Begin with the line below holding "A partir de 11.290 €" and go on through the line holding "Hasil nyata lain", duplicating each line exactly and leaving out pictures.
Provided entries section start
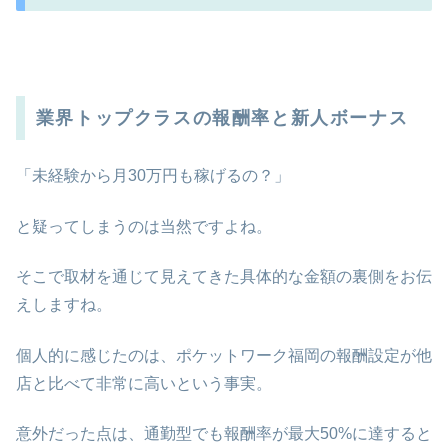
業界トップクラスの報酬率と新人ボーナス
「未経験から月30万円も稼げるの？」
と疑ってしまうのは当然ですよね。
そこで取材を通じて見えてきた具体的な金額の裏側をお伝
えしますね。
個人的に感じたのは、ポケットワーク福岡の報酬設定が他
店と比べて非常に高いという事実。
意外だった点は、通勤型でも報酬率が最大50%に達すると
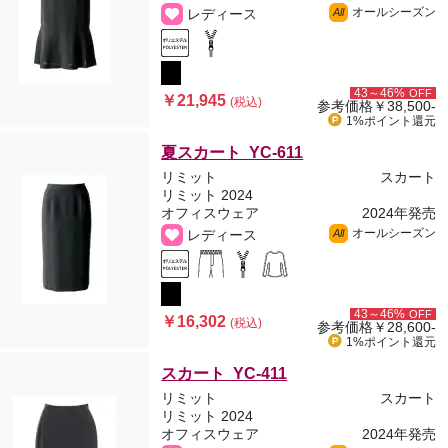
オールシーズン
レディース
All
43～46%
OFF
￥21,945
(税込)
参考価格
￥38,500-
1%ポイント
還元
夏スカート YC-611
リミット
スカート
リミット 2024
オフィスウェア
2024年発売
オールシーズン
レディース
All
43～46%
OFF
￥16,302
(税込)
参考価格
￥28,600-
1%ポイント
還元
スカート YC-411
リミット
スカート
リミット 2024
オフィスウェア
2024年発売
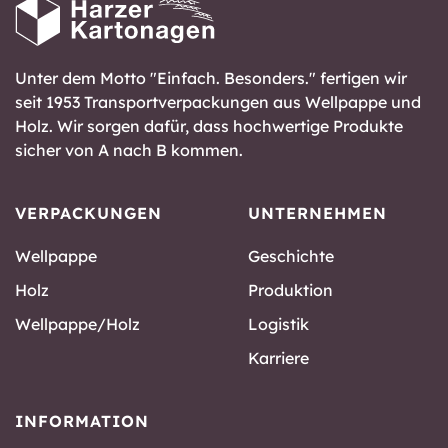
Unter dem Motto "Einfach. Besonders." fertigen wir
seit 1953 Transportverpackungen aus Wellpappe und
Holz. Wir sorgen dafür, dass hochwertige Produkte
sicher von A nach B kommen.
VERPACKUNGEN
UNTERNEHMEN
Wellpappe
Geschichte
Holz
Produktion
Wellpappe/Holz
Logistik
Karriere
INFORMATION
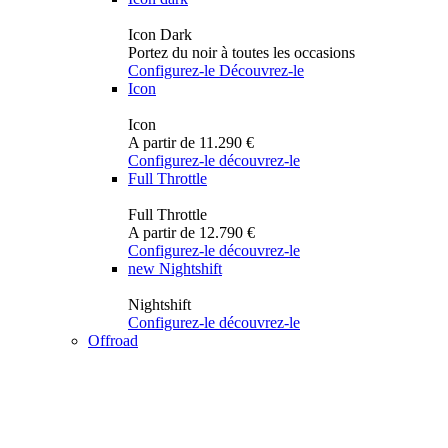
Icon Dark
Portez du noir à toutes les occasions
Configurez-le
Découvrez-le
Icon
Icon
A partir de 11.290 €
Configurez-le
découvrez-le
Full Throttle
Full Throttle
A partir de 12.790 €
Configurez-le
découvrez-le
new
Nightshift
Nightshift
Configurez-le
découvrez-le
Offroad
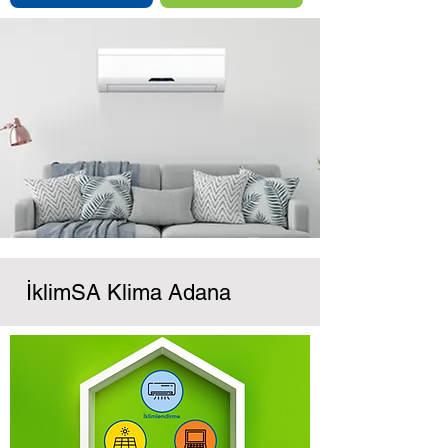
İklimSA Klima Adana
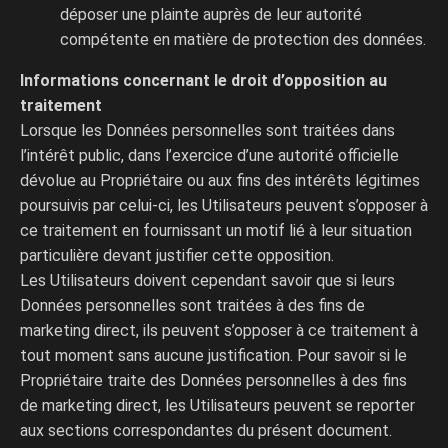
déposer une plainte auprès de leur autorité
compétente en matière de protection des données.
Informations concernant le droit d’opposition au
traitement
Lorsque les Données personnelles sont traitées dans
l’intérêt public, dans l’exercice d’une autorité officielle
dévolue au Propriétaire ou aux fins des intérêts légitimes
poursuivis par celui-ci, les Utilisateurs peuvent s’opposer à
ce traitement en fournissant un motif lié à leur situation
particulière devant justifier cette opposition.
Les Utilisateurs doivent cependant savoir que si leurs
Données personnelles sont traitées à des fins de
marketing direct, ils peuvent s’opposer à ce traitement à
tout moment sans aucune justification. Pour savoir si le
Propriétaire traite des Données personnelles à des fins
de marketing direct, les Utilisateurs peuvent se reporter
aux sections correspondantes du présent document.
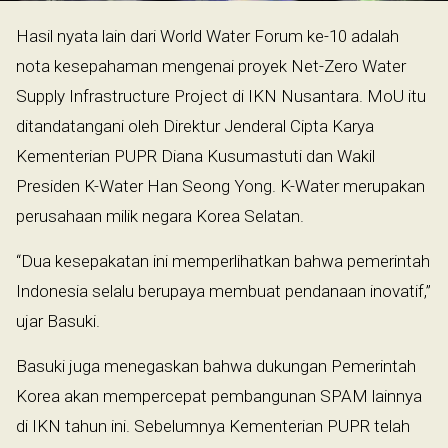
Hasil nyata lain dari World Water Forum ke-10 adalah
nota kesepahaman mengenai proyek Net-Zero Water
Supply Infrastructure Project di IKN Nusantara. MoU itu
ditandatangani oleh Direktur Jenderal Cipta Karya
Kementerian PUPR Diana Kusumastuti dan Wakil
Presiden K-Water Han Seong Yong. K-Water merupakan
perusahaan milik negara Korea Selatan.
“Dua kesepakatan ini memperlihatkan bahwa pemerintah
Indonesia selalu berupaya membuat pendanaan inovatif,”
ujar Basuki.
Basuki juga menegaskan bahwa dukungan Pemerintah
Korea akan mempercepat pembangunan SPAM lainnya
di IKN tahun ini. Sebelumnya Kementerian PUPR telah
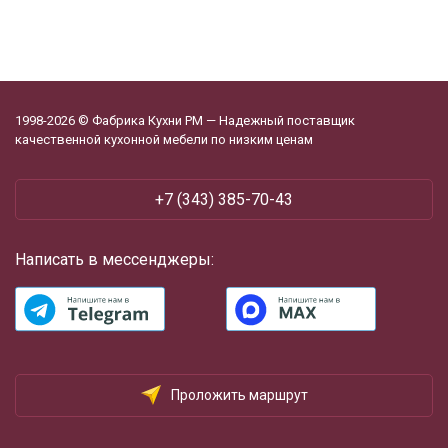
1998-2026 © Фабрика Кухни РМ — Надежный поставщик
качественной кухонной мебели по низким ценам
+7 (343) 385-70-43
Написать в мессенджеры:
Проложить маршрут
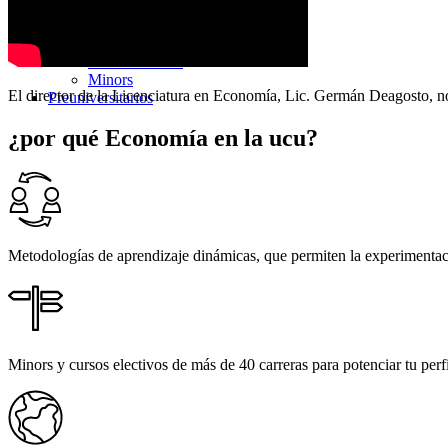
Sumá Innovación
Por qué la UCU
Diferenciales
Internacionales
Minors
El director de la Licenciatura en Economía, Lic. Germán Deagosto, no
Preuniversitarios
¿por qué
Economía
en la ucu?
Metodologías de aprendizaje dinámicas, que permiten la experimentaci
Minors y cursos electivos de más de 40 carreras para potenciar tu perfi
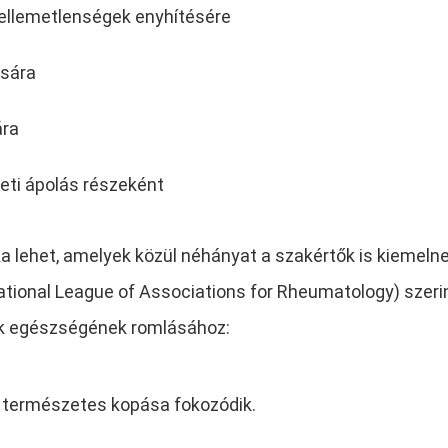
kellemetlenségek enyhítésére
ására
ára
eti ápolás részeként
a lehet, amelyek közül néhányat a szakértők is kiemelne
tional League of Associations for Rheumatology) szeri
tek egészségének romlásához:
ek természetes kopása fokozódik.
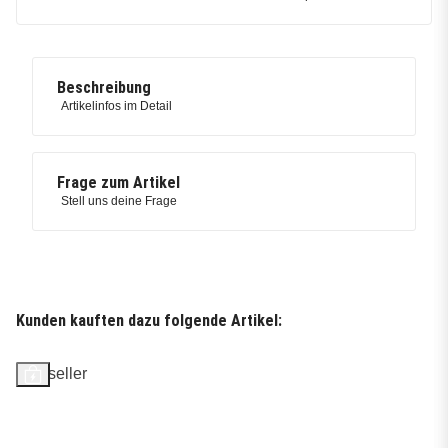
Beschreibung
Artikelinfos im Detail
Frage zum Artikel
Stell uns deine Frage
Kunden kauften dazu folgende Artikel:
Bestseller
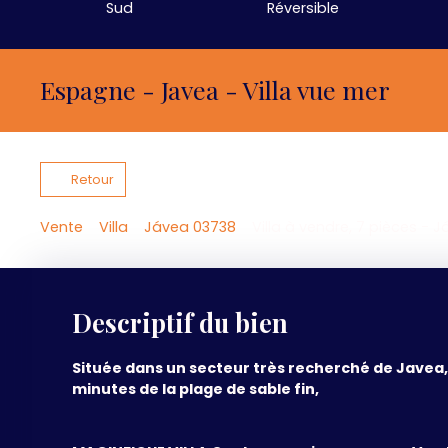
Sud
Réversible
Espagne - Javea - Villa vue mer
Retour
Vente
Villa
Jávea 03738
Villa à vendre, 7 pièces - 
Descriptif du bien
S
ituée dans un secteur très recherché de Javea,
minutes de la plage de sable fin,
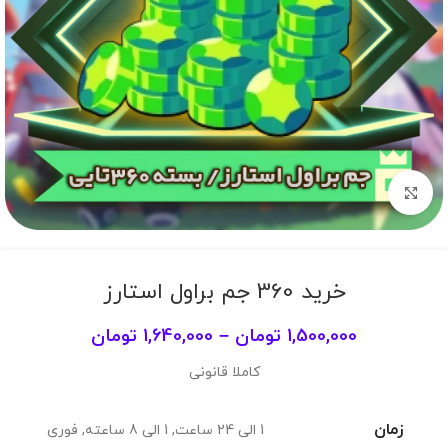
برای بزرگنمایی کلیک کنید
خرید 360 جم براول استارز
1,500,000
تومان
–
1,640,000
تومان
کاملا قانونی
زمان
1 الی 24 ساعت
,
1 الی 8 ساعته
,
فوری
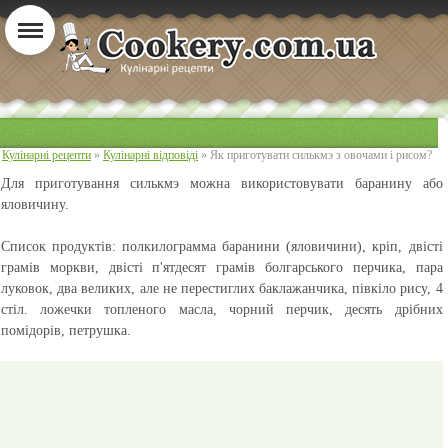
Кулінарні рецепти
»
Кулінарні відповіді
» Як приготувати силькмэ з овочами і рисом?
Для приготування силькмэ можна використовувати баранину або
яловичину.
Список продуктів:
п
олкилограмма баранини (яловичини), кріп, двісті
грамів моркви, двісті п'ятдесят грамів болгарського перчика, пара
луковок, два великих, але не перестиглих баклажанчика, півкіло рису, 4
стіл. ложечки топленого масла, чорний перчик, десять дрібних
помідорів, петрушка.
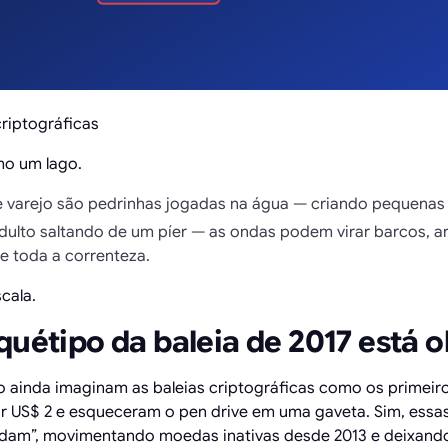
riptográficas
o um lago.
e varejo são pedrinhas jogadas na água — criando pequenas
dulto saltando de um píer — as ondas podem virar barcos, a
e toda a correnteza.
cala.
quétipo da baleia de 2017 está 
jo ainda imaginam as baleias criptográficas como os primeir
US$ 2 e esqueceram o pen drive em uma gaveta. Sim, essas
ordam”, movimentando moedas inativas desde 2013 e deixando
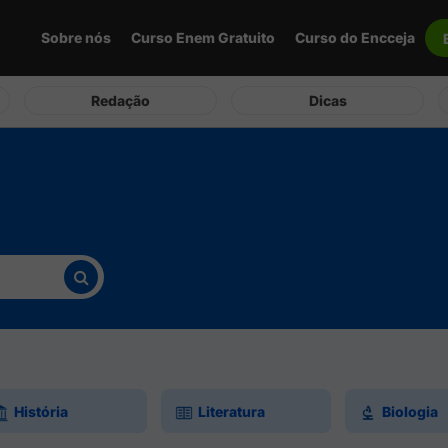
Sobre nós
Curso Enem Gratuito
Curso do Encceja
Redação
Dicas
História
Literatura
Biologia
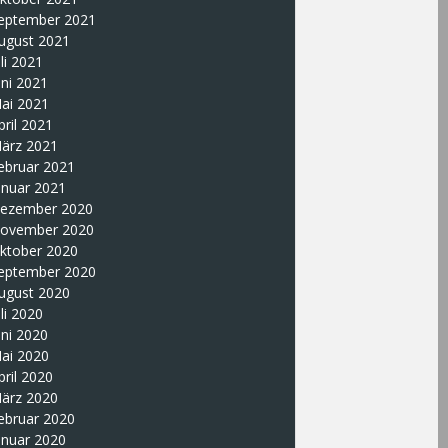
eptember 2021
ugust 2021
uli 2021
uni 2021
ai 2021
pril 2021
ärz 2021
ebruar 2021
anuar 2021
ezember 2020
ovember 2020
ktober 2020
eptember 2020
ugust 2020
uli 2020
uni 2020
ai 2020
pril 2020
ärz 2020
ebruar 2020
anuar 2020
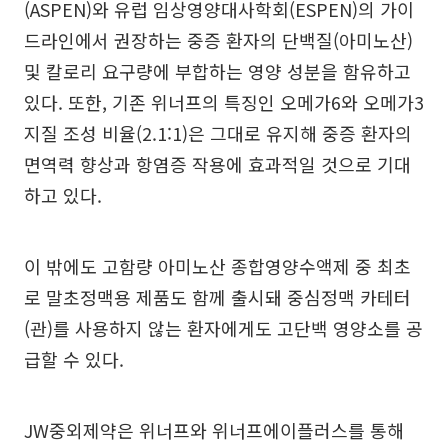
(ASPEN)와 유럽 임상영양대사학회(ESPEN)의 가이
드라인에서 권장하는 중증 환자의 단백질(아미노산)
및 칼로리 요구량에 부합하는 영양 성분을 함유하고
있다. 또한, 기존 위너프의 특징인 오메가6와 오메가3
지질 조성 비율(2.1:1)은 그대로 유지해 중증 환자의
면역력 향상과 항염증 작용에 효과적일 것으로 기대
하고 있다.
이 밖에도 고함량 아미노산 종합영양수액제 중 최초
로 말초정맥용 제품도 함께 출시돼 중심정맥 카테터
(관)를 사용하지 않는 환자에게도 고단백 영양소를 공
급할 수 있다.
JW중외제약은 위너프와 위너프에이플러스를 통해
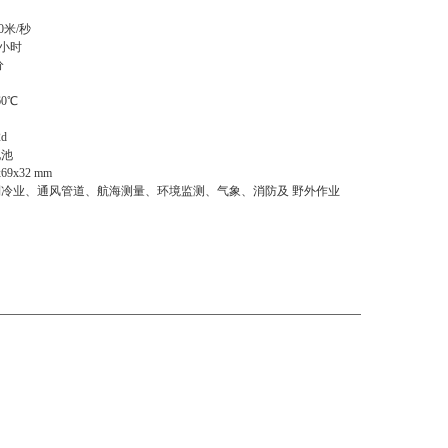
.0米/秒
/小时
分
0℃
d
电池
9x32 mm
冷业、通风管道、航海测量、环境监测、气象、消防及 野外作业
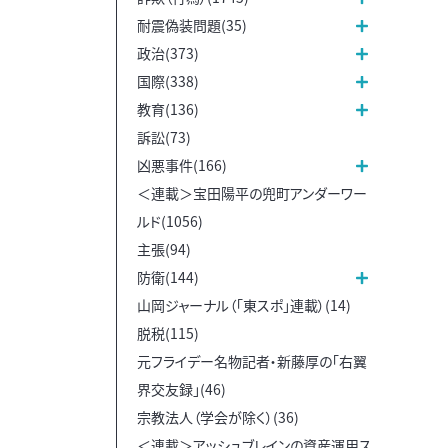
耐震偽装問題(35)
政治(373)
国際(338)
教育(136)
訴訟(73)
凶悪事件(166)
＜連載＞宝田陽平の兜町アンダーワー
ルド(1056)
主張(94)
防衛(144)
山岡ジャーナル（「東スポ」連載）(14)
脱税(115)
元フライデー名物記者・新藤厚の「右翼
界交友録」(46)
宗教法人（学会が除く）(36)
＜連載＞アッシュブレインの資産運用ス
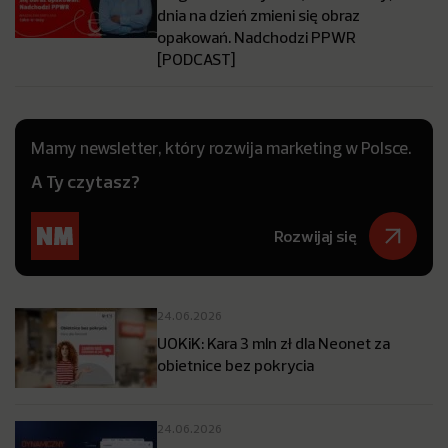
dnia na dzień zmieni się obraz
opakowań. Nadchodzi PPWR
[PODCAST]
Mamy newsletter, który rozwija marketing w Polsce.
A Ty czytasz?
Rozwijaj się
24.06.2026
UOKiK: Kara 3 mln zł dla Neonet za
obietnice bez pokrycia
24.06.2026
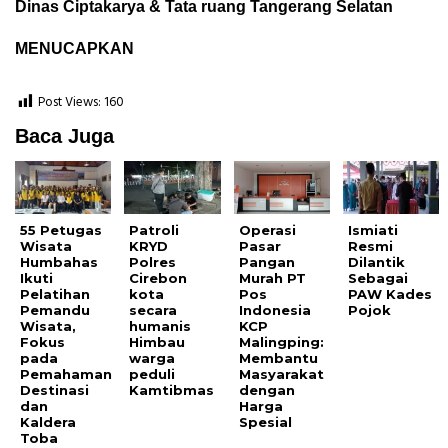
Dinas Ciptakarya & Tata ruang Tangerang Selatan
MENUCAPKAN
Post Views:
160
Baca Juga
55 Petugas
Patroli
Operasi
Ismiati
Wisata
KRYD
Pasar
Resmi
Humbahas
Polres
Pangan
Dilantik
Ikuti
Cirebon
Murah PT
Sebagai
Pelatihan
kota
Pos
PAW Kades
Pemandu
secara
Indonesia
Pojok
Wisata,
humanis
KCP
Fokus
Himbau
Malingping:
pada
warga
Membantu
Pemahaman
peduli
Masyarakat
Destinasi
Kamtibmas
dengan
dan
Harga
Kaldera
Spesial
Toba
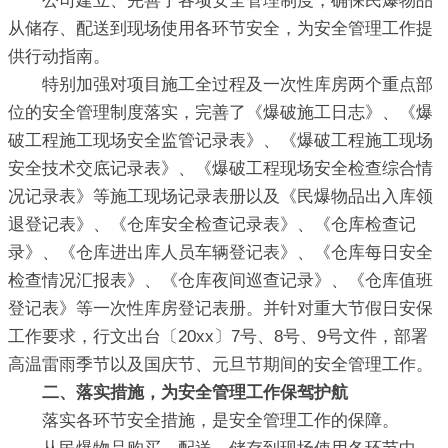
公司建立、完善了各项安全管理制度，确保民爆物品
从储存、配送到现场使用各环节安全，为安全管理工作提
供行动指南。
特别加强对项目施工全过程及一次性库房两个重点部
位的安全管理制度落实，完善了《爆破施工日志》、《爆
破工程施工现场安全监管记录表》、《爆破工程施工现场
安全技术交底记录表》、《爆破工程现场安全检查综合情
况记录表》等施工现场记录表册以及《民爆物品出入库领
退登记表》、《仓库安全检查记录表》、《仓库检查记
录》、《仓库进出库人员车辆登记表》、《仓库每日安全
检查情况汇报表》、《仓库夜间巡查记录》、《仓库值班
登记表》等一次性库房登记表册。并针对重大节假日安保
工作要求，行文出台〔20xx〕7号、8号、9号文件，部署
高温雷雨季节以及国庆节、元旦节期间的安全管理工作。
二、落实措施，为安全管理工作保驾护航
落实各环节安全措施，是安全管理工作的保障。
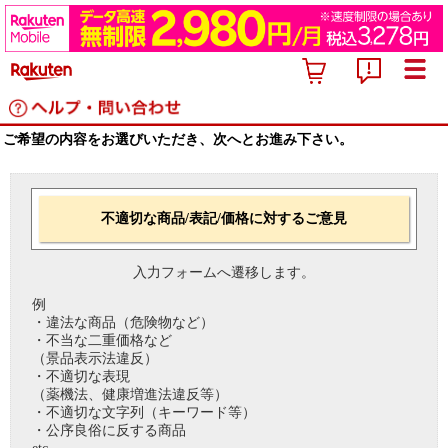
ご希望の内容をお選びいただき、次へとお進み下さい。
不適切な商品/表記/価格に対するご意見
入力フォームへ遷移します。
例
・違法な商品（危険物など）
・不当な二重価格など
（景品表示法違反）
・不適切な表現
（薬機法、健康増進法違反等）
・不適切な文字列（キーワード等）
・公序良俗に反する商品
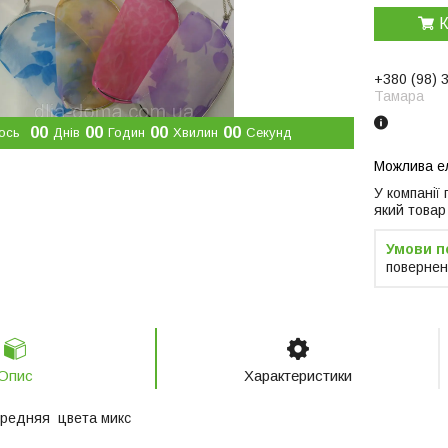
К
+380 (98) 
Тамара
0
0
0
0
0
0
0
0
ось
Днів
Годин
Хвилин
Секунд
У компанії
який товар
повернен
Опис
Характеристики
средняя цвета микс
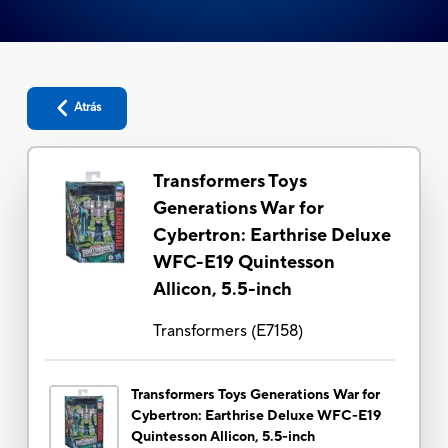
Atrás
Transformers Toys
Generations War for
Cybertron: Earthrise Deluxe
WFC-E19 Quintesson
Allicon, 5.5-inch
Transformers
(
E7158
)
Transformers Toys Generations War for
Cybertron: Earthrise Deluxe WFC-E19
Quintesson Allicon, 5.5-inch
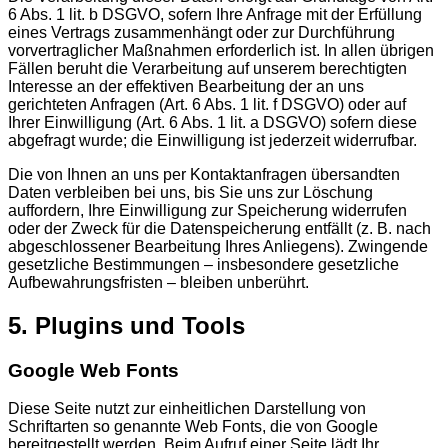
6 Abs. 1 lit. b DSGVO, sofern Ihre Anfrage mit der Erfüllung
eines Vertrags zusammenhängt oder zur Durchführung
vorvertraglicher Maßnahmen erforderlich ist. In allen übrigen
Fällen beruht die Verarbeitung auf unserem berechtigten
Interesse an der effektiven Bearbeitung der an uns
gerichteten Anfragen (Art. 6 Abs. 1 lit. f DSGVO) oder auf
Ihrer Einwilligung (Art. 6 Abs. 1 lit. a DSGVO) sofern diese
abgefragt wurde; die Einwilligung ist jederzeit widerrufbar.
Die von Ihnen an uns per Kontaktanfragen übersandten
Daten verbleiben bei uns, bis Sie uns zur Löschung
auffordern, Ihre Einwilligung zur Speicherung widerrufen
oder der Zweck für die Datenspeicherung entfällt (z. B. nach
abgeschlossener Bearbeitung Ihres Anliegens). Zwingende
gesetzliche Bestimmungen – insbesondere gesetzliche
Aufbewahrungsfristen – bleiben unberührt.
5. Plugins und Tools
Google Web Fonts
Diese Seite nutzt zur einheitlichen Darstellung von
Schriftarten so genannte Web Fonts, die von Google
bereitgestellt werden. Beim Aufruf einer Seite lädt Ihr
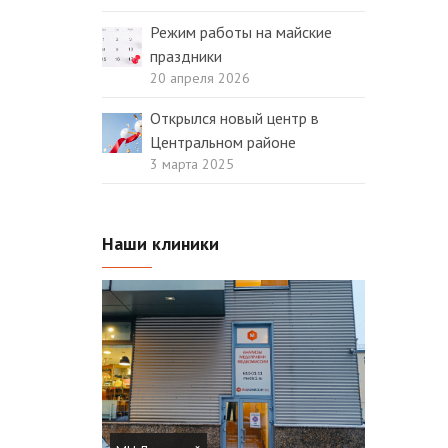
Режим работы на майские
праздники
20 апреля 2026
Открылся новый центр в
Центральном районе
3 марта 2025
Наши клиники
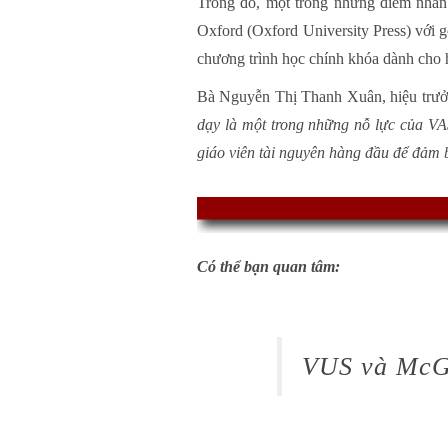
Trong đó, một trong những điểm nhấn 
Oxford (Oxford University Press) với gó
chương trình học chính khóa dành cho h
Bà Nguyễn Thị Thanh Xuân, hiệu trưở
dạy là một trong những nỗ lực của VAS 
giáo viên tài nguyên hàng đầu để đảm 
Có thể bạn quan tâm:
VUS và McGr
Provided entries section end
> **Task result**
A partir de 11.290 €
Configurez-le
découvrez-le
Full Throttle
Full Throttle
A partir de 12.790 €
Configurez-le
découvrez-le
new
Nightshift
Nightshift
Configurez-le
découvrez-le
Offroad
İklimSA Klima Adana
déposer une plainte auprès de leur autorité
compétente en matière de protection des données.
Informations concernant le droit d’opposition au
traitement
Lorsque les Données personnelles sont traitées dans
l’intérêt public, dans l’exercice d’une autorité officielle
dévolue au Propriétaire ou aux fins des intérêts légitimes
poursuivis par celui-ci, les Utilisateurs peuvent s’opposer à
ce traitement en fournissant un motif lié à leur situation
particulière devant justifier cette opposition.
Les Utilisateurs doivent cependant savoir que si leurs
Données personnelles sont traitées à des fins de
marketing direct, ils peuvent s’opposer à ce traitement à
tout moment sans aucune justification. Pour savoir si le
Propriétaire traite des Données personnelles à des fins
de marketing direct, les Utilisateurs peuvent se reporter
aux sections correspondantes du présent document.
Hasil nyata lain dari World Water Forum ke-10 adalah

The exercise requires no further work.